What to work on:
All lines in the material with the string "moisissures" should be listed.

Dataset entries:
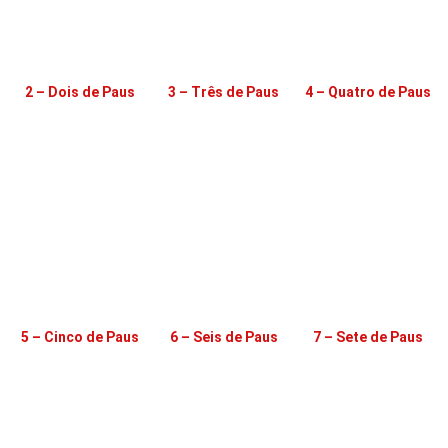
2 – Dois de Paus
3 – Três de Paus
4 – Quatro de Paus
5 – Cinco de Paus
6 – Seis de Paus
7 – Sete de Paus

* * *

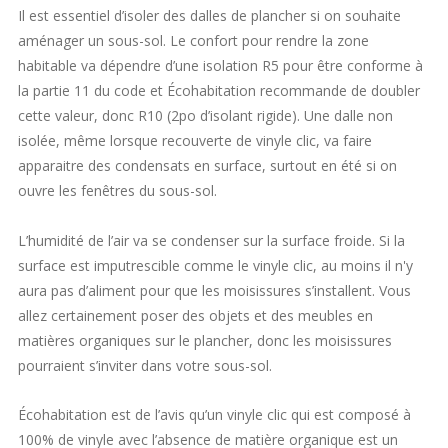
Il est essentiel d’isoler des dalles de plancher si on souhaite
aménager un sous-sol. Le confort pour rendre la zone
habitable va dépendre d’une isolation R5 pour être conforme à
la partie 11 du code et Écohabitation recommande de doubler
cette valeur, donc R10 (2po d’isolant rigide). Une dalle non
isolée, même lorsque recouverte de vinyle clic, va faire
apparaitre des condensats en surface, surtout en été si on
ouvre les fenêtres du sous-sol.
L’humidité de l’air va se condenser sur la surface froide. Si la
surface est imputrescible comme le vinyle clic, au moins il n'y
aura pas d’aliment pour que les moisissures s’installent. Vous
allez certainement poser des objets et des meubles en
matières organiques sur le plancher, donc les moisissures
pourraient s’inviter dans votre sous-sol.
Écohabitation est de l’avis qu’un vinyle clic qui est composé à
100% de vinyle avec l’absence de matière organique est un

* * *

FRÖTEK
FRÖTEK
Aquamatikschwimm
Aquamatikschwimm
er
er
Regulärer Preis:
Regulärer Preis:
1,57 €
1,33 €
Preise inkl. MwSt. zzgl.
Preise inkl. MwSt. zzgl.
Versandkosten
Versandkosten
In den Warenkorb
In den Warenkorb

Exercise result:
aura pas d’aliment pour que les moisissures s’installent. Vous
matières organiques sur le plancher, donc les moisissures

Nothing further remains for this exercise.